In this example, you will fine-tune a 90% pruned BERT model onto some sentiment-analysis datasets using SparseML's CLI.
Sparse Transfer Learning is very similiar to the typical transfer learning process used to train NLP models, where we fine-tune a pretrained checkpoint onto a smaller downstream dataset. With Sparse Transfer Learning, however, we simply start the fine-tuning process from a pre-sparsified checkpoint and maintain sparsity while the training process occurs.
SparseZoo, Neural Magic's open source repository of pre-sparsified models, contains a 90% pruned version of BERT, which has been sparsified on the upstream Wikipedia and BookCorpus datasets with the masked language modeling objective. We will use this model as the starting point for the transfer learning process.
In this tutorial, you will learn how to:
- Sparse Transfer Learn onto a GLUE task (SST2)
- Sparse Transfer Learn onto a Custom Dataset (Rotten Tomatoes)
- Sparse Transfer Learn with a Custom Teacher (Rotten Tomatoes)
Install SparseML via pip
:
pip install sparseml[transformers]
SparseML's CLI offers pre-made training pipelines for common NLP tasks, including text classification.

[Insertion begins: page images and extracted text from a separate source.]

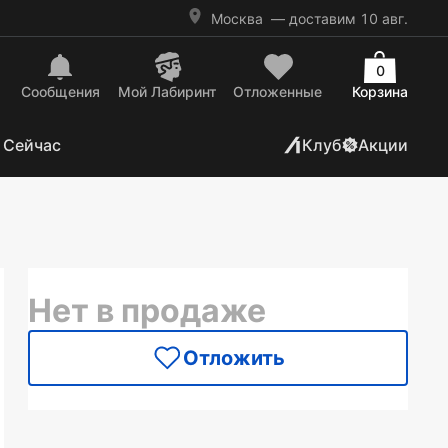
Москва
— доставим 10 авг.
0
Сообщения
Mой Лабиринт
Отложенные
Корзина
 Сейчас
Клуб
Акции
Нет в продаже
Отложить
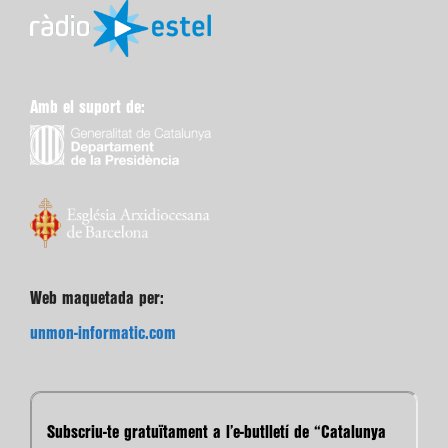
Amb el suport de:
Web maquetada per:
unmon-informatic.com
Subscriu-te gratuïtament a l’e-butlletí de “Catalunya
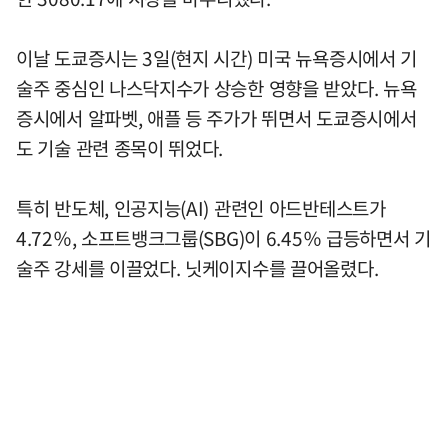
이날 도쿄증시는 3일(현지 시간) 미국 뉴욕증시에서 기
술주 중심인 나스닥지수가 상승한 영향을 받았다. 뉴욕
증시에서 알파벳, 애플 등 주가가 뛰면서 도쿄증시에서
도 기술 관련 종목이 뛰었다.
특히 반도체, 인공지능(AI) 관련인 아드반테스트가
4.72％, 소프트뱅크그룹(SBG)이 6.45％ 급등하면서 기
술주 강세를 이끌었다. 닛케이지수를 끌어올렸다.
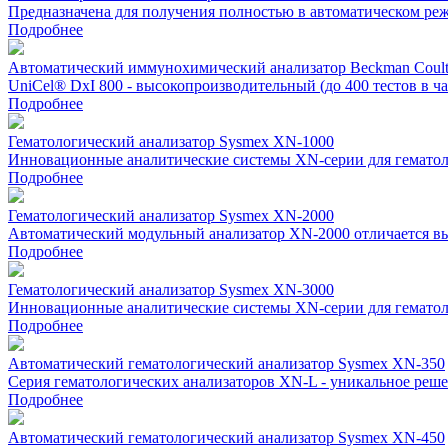
Предназначена для получения полностью в автоматическом режи
Подробнее
Автоматический иммунохимический анализатор Beckman Coulte
UniCel® DxI 800 - высокопроизводительный (до 400 тестов в ч
Подробнее
Гематологический анализатор Sysmex XN-1000
Инновационные аналитические системы ХN-серии для гематоло
Подробнее
Гематологический анализатор Sysmex XN-2000
Автоматический модульный анализатор XN-2000 отличается выс
Подробнее
Гематологический анализатор Sysmex XN-3000
Инновационные аналитические системы ХN-серии для гематоло
Подробнее
Автоматический гематологический анализатор Sysmex XN-350
Cерия гематологических анализаторов XN-L - уникальное реш
Подробнее
Автоматический гематологический анализатор Sysmex XN-450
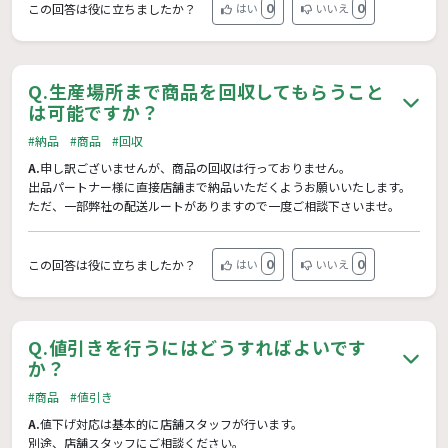
0
0
この回答は役に立ちましたか？
はい
いいえ
Q.
生産場所まで商品を回収してもらうこと
は可能ですか？
#納品
#商品
#回収
A.
申し訳ございませんが、商品の回収は行っておりません。
出品パートナー様に直接店舗まで納品いただくようお願いいたします。
ただ、一部弊社の配送ルートがありますので一度ご相談下さいませ。
0
0
この回答は役に立ちましたか？
はい
いいえ
Q.
値引きを行うにはどうすればよいです
か？
#商品
#値引き
A.
値下げ対応は基本的に店舗スタッフが行います。
別途、店舗スタッフにご相談ください。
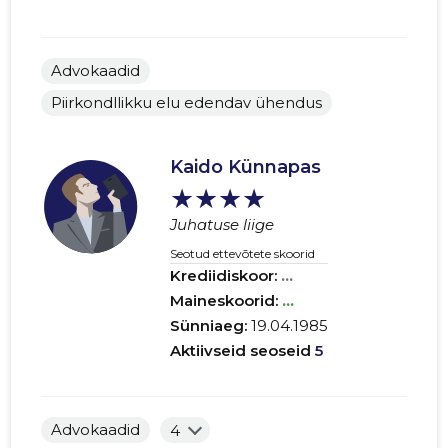
Advokaadid
Piirkondllikku elu edendav ühendus
Kaido Künnapas
★★★★
Juhatuse liige
Seotud ettevõtete skoorid
Krediidiskoor:
...
Maineskoorid:
...
Sünniaeg:
19.04.1985
Aktiivseid seoseid
5
Advokaadid
4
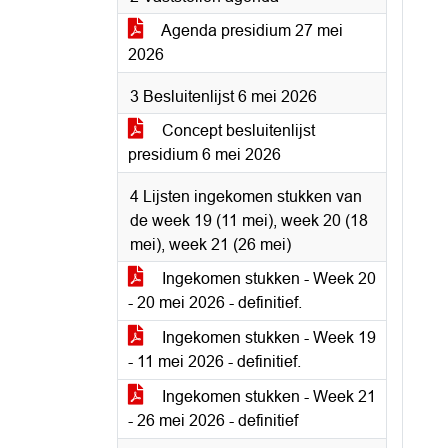
Agenda presidium 27 mei
2026
3 Besluitenlijst 6 mei 2026
Concept besluitenlijst
presidium 6 mei 2026
4 Lijsten ingekomen stukken van
de week 19 (11 mei), week 20 (18
mei), week 21 (26 mei)
Ingekomen stukken - Week 20
- 20 mei 2026 - definitief.
Ingekomen stukken - Week 19
- 11 mei 2026 - definitief.
Ingekomen stukken - Week 21
- 26 mei 2026 - definitief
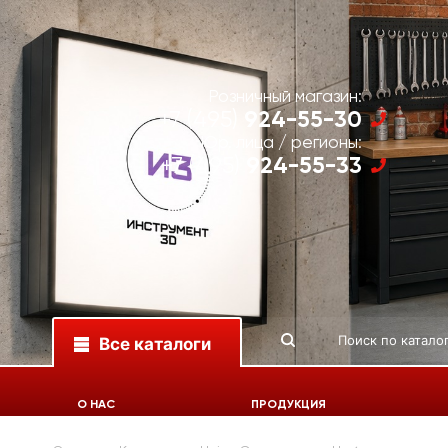
Розничный магазин:
924-55-30
+7 (495)
Юр. лица / регионы:
924-55-33
+7 (495)
Все каталоги
О НАС
ПРОДУКЦИЯ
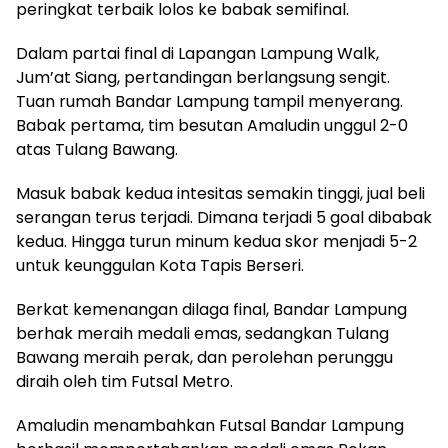
peringkat terbaik lolos ke babak semifinal.
Dalam partai final di Lapangan Lampung Walk,
Jum’at Siang, pertandingan berlangsung sengit.
Tuan rumah Bandar Lampung tampil menyerang.
Babak pertama, tim besutan Amaludin unggul 2-0
atas Tulang Bawang.
Masuk babak kedua intesitas semakin tinggi, jual beli
serangan terus terjadi. Dimana terjadi 5 goal dibabak
kedua. Hingga turun minum kedua skor menjadi 5-2
untuk keunggulan Kota Tapis Berseri.
Berkat kemenangan dilaga final, Bandar Lampung
berhak meraih medali emas, sedangkan Tulang
Bawang meraih perak, dan perolehan perunggu
diraih oleh tim Futsal Metro.
Amaludin menambahkan Futsal Bandar Lampung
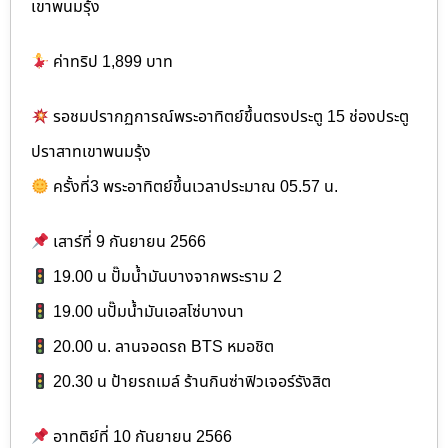
เขาพนมรุ้ง
ค่าทริป 1,899 บาท
รอชมปรากฏการณ์พระอาทิตย์ขึ้นตรงประตู 15 ช่องประตู
ปราสาทเขาพนมรุ้ง
ครั้งที่3 พระอาทิตย์ขึ้นเวลาประมาณ 05.57 น.
เสาร์ที่ 9 กันยายน 2566
19.00 น ปั๊มน้ำมันบางจากพระราม 2
19.00 นปั๊มน้ำมันเอสโซ่บางนา
20.00 น. ลานจอดรถ BTS หมอชิต
20.30 น ป้ายรถเมล์ ร้านกินซ่าฟิวเจอร์รังสิต
อาทติย์ที่ 10 กันยายน 2566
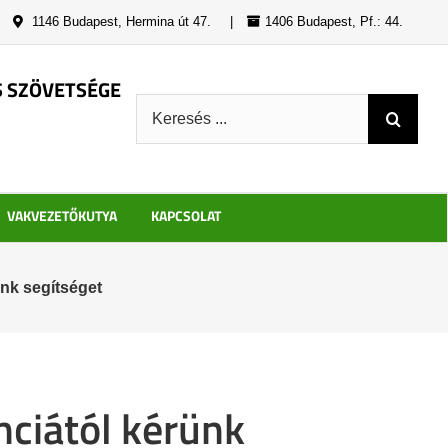
|
1146 Budapest, Hermina út 47.
|
1406 Budapest, Pf.: 44.
S SZÖVETSÉGE
Keresés:
VAKVEZETŐKUTYA
KAPCSOLAT
nk segítséget
nciától kérünk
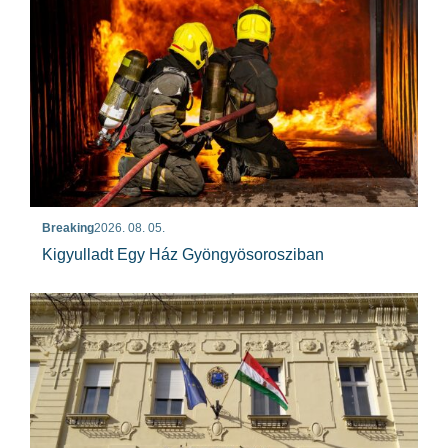
Breaking
2026. 08. 05.
Kigyulladt Egy Ház Gyöngyösorosziban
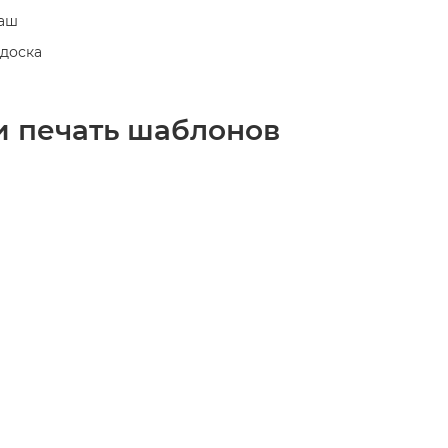
даш
 доска
и печать шаблонов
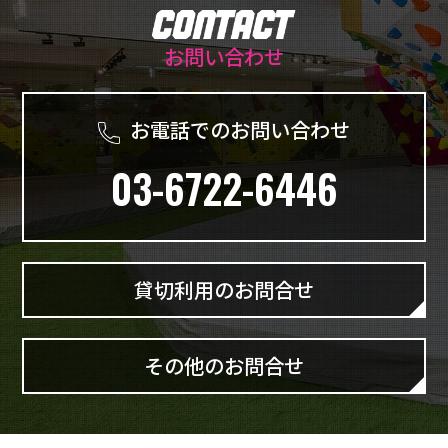
お問い合わせ
お電話でのお問い合わせ
03-6722-6446
貸切利用のお問合せ
その他のお問合せ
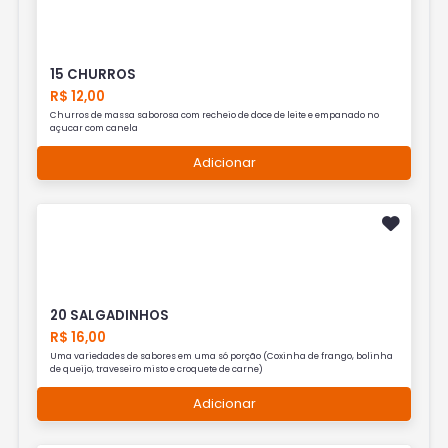
15 CHURROS
R$ 12,00
Churros de massa saborosa com recheio de doce de leite e empanado no
açucar com canela
Adicionar
20 SALGADINHOS
R$ 16,00
Uma variedades de sabores em uma só porção (Coxinha de frango, bolinha
de queijo, traveseiro misto e croquete de carne)
Adicionar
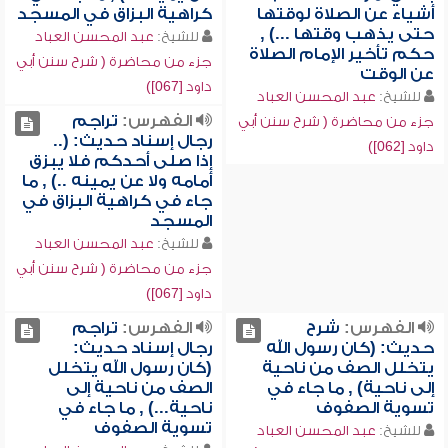
أشياء عن الصلاة لوقتها
كراهية البزاق في المسجد
حتى يذهب وقتها ...) ,
للشيخ:
عبد المحسن العباد
حكم تأخير الإمام الصلاة
جزء من محاضرة ( شرح سنن أبي
عن الوقت
داود [067])
للشيخ:
عبد المحسن العباد
الفهرس:
تراجم
جزء من محاضرة ( شرح سنن أبي
رجال إسناد حديث: (..
داود [062])
إذا صلى أحدكم فلا يبزق
أمامه ولا عن يمينه ..) , ما
جاء في كراهية البزاق في
المسجد
للشيخ:
عبد المحسن العباد
جزء من محاضرة ( شرح سنن أبي
داود [067])
الفهرس:
شرح
الفهرس:
تراجم
حديث: (كان رسول الله
رجال إسناد حديث:
يتخلل الصف من ناحية
(كان رسول الله يتخلل
إلى ناحية) , ما جاء في
الصف من ناحية إلى
تسوية الصفوف
ناحية...) , ما جاء في
تسوية الصفوف
للشيخ:
عبد المحسن العباد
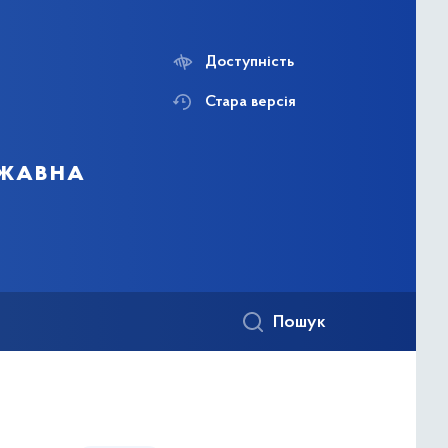
Доступність
Стара версія
ржавна
Пошук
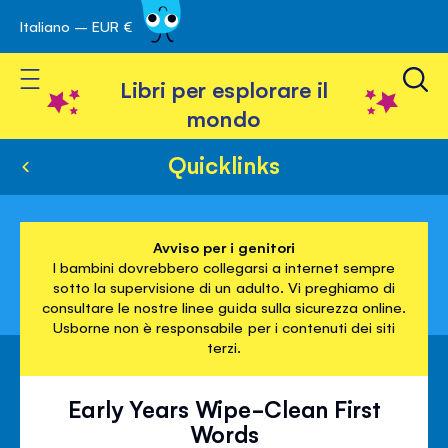
Italiano – EUR €
Skip
a navigazione
to
Toggle Nav
Content
Libri per esplorare il
mondo
Quicklinks
Avviso per i genitori
I bambini dovrebbero collegarsi a internet sempre
sotto la supervisione di un adulto. Vi preghiamo di
consultare le nostre linee guida sulla sicurezza online.
Usborne non è responsabile per i contenuti dei siti
terzi.
Early Years Wipe-Clean First
Words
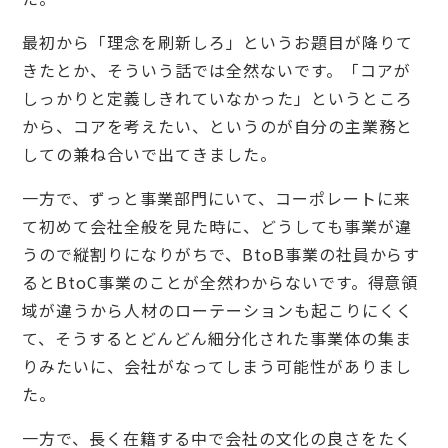
最初から「理念を刷新しろ」というお題目が降りて
きたとか、そういう話では全然ないです。「コアが
しっかりと定義しきれていなかった」というところ
から、コアを考えたい、というのが自分の主業務と
しての兼ね合いで出てきました。
一方で、ずっと事業部門にいて、コーポレートに来
て初めて会社全般を見た時に、どうしても事業が違
うので縦割りになりがちで、BtoB事業の社員からす
るとBtoC事業のことが全然わからないです。得意領
域が違うから人材のローテーションも起こりにくく
て、そうするとどんどん細分化された事業体の集ま
りみたいに、会社がなってしまう可能性がありまし
た。
一方で、長く在籍する中で会社の文化の良さをたく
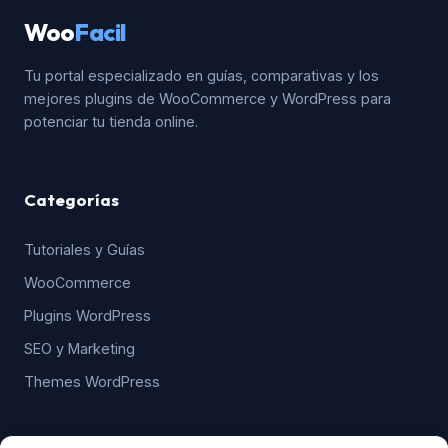
Woo
Facil
Tu portal especializado en guías, comparativas y los
mejores plugins de WooCommerce y WordPress para
potenciar tu tienda online.
Categorías
Tutoriales y Guías
WooCommerce
Plugins WordPress
SEO y Marketing
Themes WordPress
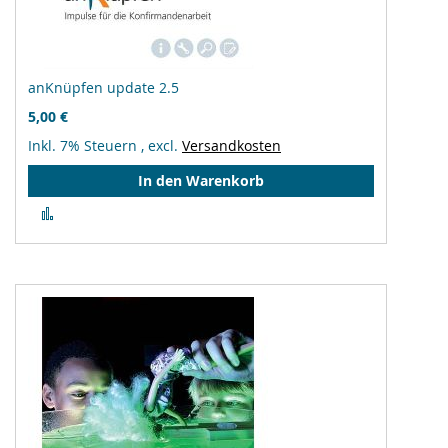
anKnüpfen update 2.5
5,00 €
Inkl. 7% Steuern
,
excl.
Versandkosten
In den Warenkorb
Zur
Vergleichsliste
hinzufügen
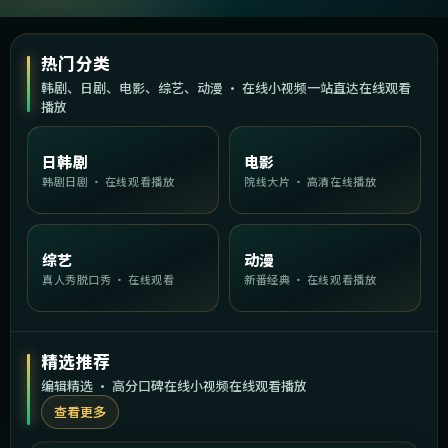
热门分类
韩剧、日剧、电影、综艺、动漫 · 在线小视频一站直达在线观看
播放
日韩剧
电影
韩剧日剧 · 在线观看播放
院线大片 · 高清在线播放
综艺
动漫
真人秀脱口秀 · 在线观看
新番经典 · 在线观看播放
精选推荐
编辑精选 · 高分口碑在线小视频在线观看播放
查看更多
2:19:52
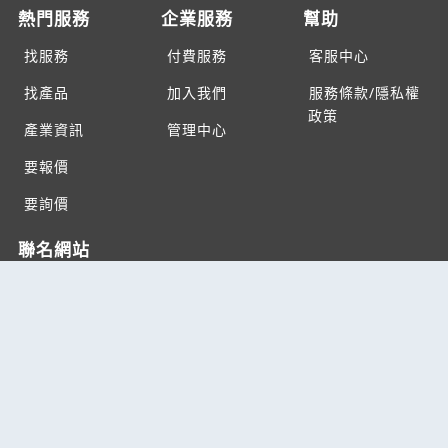
熱門服務
企業服務
幫助
找服務
付費服務
客服中心
找產品
加入我們
服務條款/隱私權
政策
產業資訊
管理中心
要報價
要詢價
聯名網站
六六工商服務網
六六工商詢價服務網
JB產品網
六六黃頁
台灣黃頁｜求報價
B2BKO
BNI夥伴引薦網
Copyright c2026 All rights reserved | 台灣黃頁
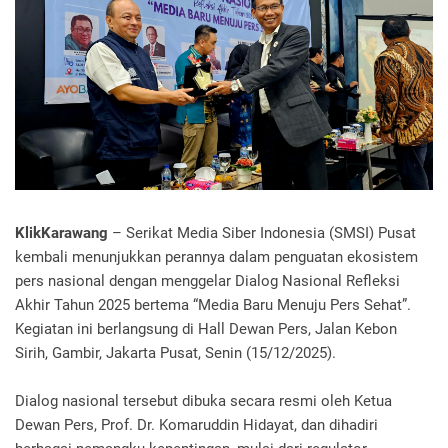
KlikKarawang
– Serikat Media Siber Indonesia (SMSI) Pusat
kembali menunjukkan perannya dalam penguatan ekosistem
pers nasional dengan menggelar Dialog Nasional Refleksi
Akhir Tahun 2025 bertema “Media Baru Menuju Pers Sehat”.
Kegiatan ini berlangsung di Hall Dewan Pers, Jalan Kebon
Sirih, Gambir, Jakarta Pusat, Senin (15/12/2025).
Dialog nasional tersebut dibuka secara resmi oleh Ketua
Dewan Pers, Prof. Dr. Komaruddin Hidayat, dan dihadiri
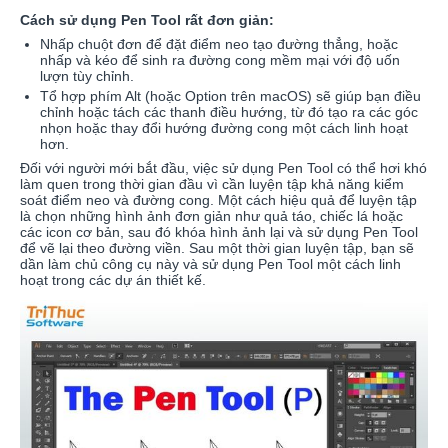
Cách sử dụng Pen Tool rất đơn giản:
Nhấp chuột đơn để đặt điểm neo tạo đường thẳng, hoặc
nhấp và kéo để sinh ra đường cong mềm mại với độ uốn
lượn tùy chỉnh.
Tổ hợp phím Alt (hoặc Option trên macOS) sẽ giúp bạn điều
chỉnh hoặc tách các thanh điều hướng, từ đó tạo ra các góc
nhọn hoặc thay đổi hướng đường cong một cách linh hoạt
hơn.
Đối với người mới bắt đầu, việc sử dụng Pen Tool có thể hơi khó
làm quen trong thời gian đầu vì cần luyện tập khả năng kiểm
soát điểm neo và đường cong. Một cách hiệu quả để luyện tập
là chọn những hình ảnh đơn giản như quả táo, chiếc lá hoặc
các icon cơ bản, sau đó khóa hình ảnh lại và sử dụng Pen Tool
để vẽ lại theo đường viền. Sau một thời gian luyện tập, bạn sẽ
dần làm chủ công cụ này và sử dụng Pen Tool một cách linh
hoạt trong các dự án thiết kế.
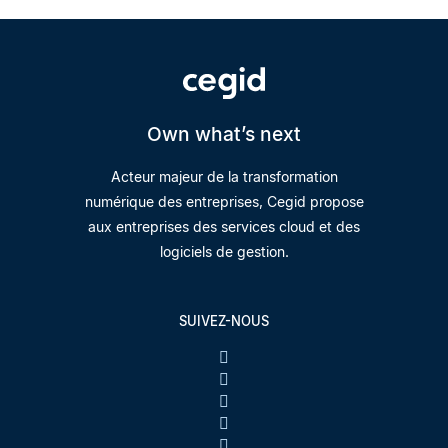
Own what’s next
Acteur majeur de la transformation
numérique des entreprises, Cegid propose
aux entreprises des services cloud et des
logiciels de gestion.
SUIVEZ-NOUS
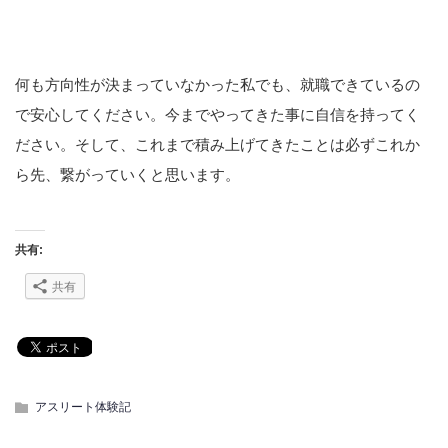
何も方向性が決まっていなかった私でも、就職できているの
で安心してください。今までやってきた事に自信を持ってく
ださい。そして、これまで積み上げてきたことは必ずこれか
ら先、繋がっていくと思います。
共有:
共有
アスリート体験記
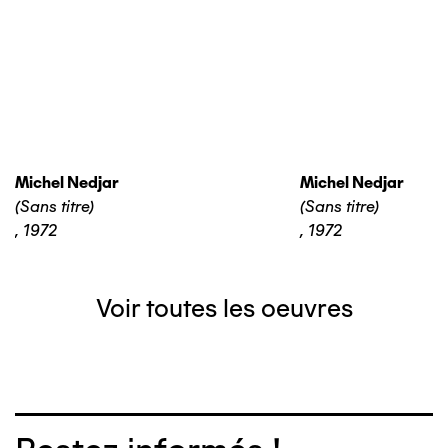
Michel Nedjar
Michel Nedjar
(Sans titre)
(Sans titre)
,
1972
,
1972
Voir toutes les oeuvres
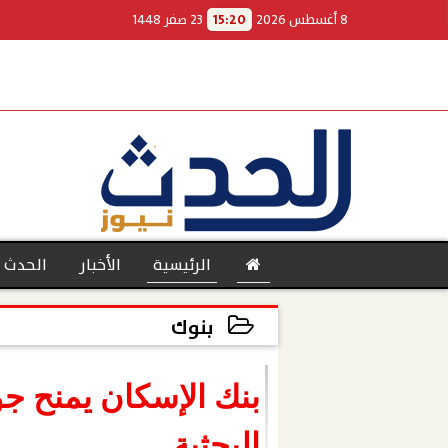
8 أغسطس 2026
15:20
23 صفر 1448
الرئيسية
الأخبار
الحدث 
بنوك
2022-12-20 18:05:45
بنوك
بنك الإسكان يمنح ج
البحثية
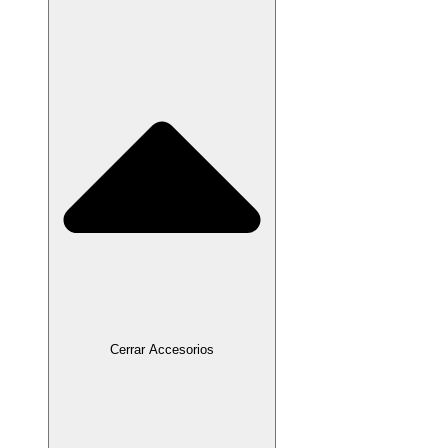
Cerrar Accesorios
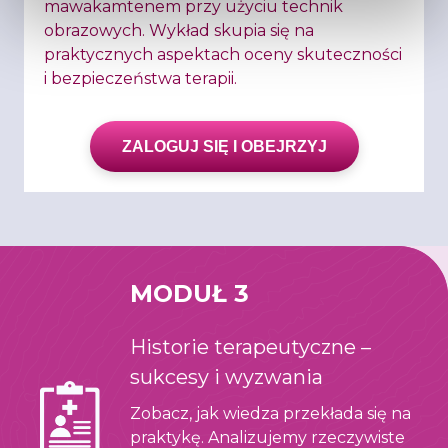
mawakamtenem przy użyciu technik
obrazowych. Wykład skupia się na
praktycznych aspektach oceny skuteczności
i bezpieczeństwa terapii.
ZALOGUJ SIĘ I OBEJRZYJ
MODUŁ 3
Historie terapeutyczne –
sukcesy i wyzwania
Zobacz, jak wiedza przekłada się na
praktykę. Analizujemy rzeczywiste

The CLI enables you to kick-off training runs with various utilities like dataset loading and pre-processing, checkpoint saving, metric reporting, and logging handled for you.
All we have to do is pass a couple of key arguments:
--model_name_or_path
specifies the starting checkpoint to load for training--task
specifies a glue task to train on--recipe
specifies path a recipe to use to apply sparsification algorithms or sparse transfer learning to the model. For Sparse Transfer Learning, we will use a recipe that instructs SparseML to maintain sparsity during the training process and to apply quantization over the final few epochs.
To launch a Sparse Transfer Learning run, we first need to create a Sparse Transfer Learning recipe.
Recipes are YAML files that specify sparsity related algorithms and hyper-parameters. SparseML parses the recipes and updates the training loops to apply the specified sparsification algorithms to the model.
In the case of SST2, there is a premade recipe in the SparseZoo:
version: 1.1.0
# General Variables
num_epochs: &num_epochs 13
init_lr: 1.5e-4
final_lr: 0
qat_start_epoch: &qat_start_epoch 8.0
observer_epoch: &observer_epoch 12.0
quantize_embeddings: &quantize_embeddings 1
distill_hardness: &distill_hardness 1.0
distill_temperature: &distill_temperature 2.0
weight_decay: 0.01
# Modifiers:
training_modifiers:
- !EpochRangeModifier
end_epoch: eval(num_epochs)
start_epoch: 0.0
- !LearningRateFunctionModifier
start_epoch: 0
end_epoch: eval(num_epochs)
lr_func: linear
init_lr: eval(init_lr)
final_lr: eval(final_lr)
quantization_modifiers:
- !QuantizationModifier
start_epoch: eval(qat_start_epoch)
disable_quantization_observer_epoch: eval(observer_epoch)
freeze_bn_stats_epoch: eval(observer_epoch)
quantize_embeddings: eval(quantize_embeddings)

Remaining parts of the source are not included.